Contraction of Cardiac Muscle Cells Is Triggered by an Electrical Action Potential
The heart is a muscular pump that propels blood through the blood vessels by alternately relaxing and contracting. As the heart muscle relaxes, the ventricles fill with venous blood.
During cardiac contraction, some of this blood is ejected into the arteries. Cardiac contraction takes place in two stages: (1) the right and left atria begin to contract, and (2) after a delay of 50 to 150 milliseconds (msec), the right and left ventricles begin to contract. Atrial contraction helps to finish filling the ventricles with blood. The delay allows time for this “topping up" of ventricular volume. Ventricular contraction ejects blood out of the left ventricle into the aorta and out of the right ventricle into the pulmonary artery. After ventricular ejection, the heart relaxes, and the ventricles begin to refill. The entire contractile sequence is initiated and organized by an electrical signal, an action potential, which propagates from muscle cell to muscle cell, through the heart.This chapter begins with a brief description of how cardiac muscle contracts, followed by a detailed description of the action potentials that initiate and organize the heart’s contractions. Several common electrical dysfunctions of the heart are then discussed.

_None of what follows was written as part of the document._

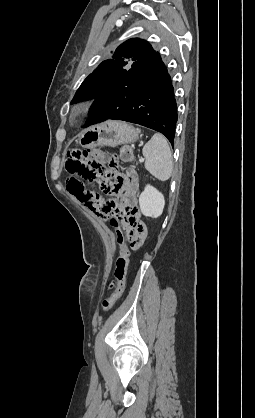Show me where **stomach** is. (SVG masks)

Throughout this chapter, comparisons are made between cardiac and skeletal muscle (Table 19-1). In both cardiac and skeletal muscle, an electrical action potential in each muscle cell is necessary to trigger a contraction. The molecular mechanisms that carry out the contraction are also similar in both types of muscle. However, important differences exist between cardiac and skeletal muscle in the characteristics of the action potentials that initiate contractions.